▶ **Try it**:
Write out every line below that contains "платная".

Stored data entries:
··········
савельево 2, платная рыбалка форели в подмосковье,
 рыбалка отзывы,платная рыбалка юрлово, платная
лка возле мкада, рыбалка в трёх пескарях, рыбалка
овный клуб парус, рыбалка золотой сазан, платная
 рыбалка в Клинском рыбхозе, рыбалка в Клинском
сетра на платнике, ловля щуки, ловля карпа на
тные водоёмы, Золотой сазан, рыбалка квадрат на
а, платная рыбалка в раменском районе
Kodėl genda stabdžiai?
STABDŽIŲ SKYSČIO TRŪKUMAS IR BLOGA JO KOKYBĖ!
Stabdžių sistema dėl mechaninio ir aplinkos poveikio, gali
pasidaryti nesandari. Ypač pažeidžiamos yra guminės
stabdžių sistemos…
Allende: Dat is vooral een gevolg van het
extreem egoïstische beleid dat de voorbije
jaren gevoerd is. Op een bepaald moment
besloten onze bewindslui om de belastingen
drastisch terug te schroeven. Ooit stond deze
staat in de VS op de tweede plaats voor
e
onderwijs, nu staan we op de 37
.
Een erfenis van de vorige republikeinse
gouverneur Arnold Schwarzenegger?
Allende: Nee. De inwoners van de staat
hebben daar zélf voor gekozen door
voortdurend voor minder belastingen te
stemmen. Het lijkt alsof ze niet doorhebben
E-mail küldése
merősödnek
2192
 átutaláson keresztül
··········
▶ **Solution to the exercise**:
савельево 2, платная рыбалка форели в подмосковье,
 рыбалка отзывы,платная рыбалка юрлово, платная
овный клуб парус, рыбалка золотой сазан, платная
а, платная рыбалка в раменском районе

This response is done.